# Mac at 6 months!



## lauz_1982 (Dec 14, 2009)

Hiya,

I've just updated my albums of Mac on my profile. There's LOADS there! Proud Mummy? That's me! 

Feel free to have a look! :thumbup:
There's 2 albums now - 12 weeks to 6 months and now 6 months to 12 months. He was 6 months yesterday.

This is the sight that I get up to most mornings! Mac loves his bed and sometimes I even have to wake him up!









Here's the 6 months ones:






























Laura


----------



## lauz_1982 (Dec 14, 2009)

Here's one more from the 6 month album:









Laura


----------



## sequeena (Apr 30, 2009)

Aw he's growing into a gorgeous boy!!


----------



## Brackensmum (Mar 26, 2010)

Mac is absolutely gorgeous!!
Love the pics


----------



## GillyR (Nov 2, 2009)

awww beautiful - lovely boyx


----------



## katiefranke (Oct 6, 2008)

oh wow! cant believe he is 6 months old already! 

he is growing into one handsome looking boy! my maggie would love to meet him im sure


----------



## lauz_1982 (Dec 14, 2009)

sequeena said:


> Aw he's growing into a gorgeous boy!!





Brackensmum said:


> Mac is absolutely gorgeous!!
> Love the pics





GillyR said:


> awww beautiful - lovely boyx


Aww thank you all!
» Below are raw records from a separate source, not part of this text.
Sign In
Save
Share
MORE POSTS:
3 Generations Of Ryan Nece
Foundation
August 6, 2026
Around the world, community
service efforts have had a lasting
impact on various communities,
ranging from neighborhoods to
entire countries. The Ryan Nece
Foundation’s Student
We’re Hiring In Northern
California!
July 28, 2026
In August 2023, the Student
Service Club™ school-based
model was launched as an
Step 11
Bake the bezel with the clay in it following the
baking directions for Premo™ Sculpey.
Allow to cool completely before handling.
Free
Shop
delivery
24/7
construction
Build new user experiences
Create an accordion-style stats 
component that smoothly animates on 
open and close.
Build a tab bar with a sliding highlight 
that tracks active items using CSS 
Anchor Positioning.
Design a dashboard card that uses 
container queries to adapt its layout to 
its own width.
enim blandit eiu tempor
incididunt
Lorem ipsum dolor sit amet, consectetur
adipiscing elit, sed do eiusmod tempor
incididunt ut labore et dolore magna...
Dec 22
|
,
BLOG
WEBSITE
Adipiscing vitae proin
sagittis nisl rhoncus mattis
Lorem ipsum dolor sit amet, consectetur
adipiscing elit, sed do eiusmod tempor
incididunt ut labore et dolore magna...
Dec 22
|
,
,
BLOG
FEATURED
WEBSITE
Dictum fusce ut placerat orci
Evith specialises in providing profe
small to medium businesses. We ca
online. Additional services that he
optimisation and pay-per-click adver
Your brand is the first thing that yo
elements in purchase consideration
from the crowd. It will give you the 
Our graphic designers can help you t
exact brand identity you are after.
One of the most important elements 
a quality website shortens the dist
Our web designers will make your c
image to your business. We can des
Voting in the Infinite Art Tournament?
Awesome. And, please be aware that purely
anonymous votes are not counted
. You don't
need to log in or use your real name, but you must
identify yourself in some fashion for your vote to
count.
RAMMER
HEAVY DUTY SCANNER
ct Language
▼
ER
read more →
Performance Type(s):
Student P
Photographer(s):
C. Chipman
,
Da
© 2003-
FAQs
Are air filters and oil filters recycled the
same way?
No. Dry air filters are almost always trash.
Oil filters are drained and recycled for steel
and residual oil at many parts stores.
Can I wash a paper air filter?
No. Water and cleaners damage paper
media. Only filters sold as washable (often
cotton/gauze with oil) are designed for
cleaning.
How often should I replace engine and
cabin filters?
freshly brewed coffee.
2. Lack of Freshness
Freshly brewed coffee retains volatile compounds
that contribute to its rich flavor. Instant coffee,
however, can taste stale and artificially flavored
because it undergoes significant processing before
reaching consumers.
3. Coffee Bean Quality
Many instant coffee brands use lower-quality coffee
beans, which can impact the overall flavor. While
I keep thinking his growing has slowed down as I don't notice it as much now but then I look at the photos just a few weeks ago and I see it. My Mum sees him every Monday and is always shocked at the size of him. He's a big boy!

Laura


----------



## lauz_1982 (Dec 14, 2009)

katiefranke said:


> oh wow! cant believe he is 6 months old already!
> 
> he is growing into one handsome looking boy! my maggie would love to meet him im sure


I know! It's gone by so quick! I remember looking at him and pics of Maggie and thinking it would be ages before he's that big!

Oh he would love her too but he would completely torment poor Maggie! He's such a daft, hyper boy! He's the one at the puppy class that's let off the lead last!  Hoping he calms down with age. Don't get me wrong I love the energy and fun we get with him but I don't think visitors share the same enthusiasm when he wants to sit on them for cuddles! lol!

Hows Maggie doing? Have you got any recent pics on? I love looking at everyones pics - I'm so nosey! 

Laura


----------



## RachyBobs (Oct 18, 2009)

Hes gorgoeus!!! :001_wub: what a charmer... :001_wub:


----------



## Sarahnorris (Dec 1, 2008)

hes soooo cute!


----------



## corrine3 (Feb 22, 2009)

very handsome!


----------



## lauz_1982 (Dec 14, 2009)

RachyBobs said:


> Hes gorgoeus!!! :001_wub: what a charmer... :001_wub:


Thank you! I think he knows that he is too! lol! I say he's getting big but he would still be teeny to what you're used to! 



Sarahnorris said:


> hes soooo cute!





corrine3 said:


> very handsome!


Thank you!

Laura


----------



## Gertrude (Feb 7, 2010)

He's gawgus xxx Love him!
.


----------



## lauz_1982 (Dec 14, 2009)

Gertrude said:


> He's gawgus xxx Love him!
> .


Thank you! I do too so you'd have to fight me for him! 

Laura


----------



## mitch4 (Oct 31, 2009)

my my what a stunning boy and a beautiful coat


----------



## lauz_1982 (Dec 14, 2009)

mitch4 said:


> my my what a stunning boy and a beautiful coat


Thank you!

I spoke to the vet when he was last getting wormed about him scratching all the time. I had given him the flea treatment and was checking him every two minutes and was really paranoid. She said it wasn't fleas just that his adult coat was coming through quite dry and to try cod liver oil. I bought the solvitax stuff in the bottle and he gets a little of that every morning and it's made a huge difference to him! My Mum and Dad's collie x gsd suffers from dry skin especially when getting winter coat/getting rid of winter coat and the oil made a difference to her too. Doesn't cost much at all.

Laura


----------



## mitch4 (Oct 31, 2009)

well his coat looks super


----------



## lauz_1982 (Dec 14, 2009)

mitch4 said:


> well his coat looks super


Thank you!

Laura


----------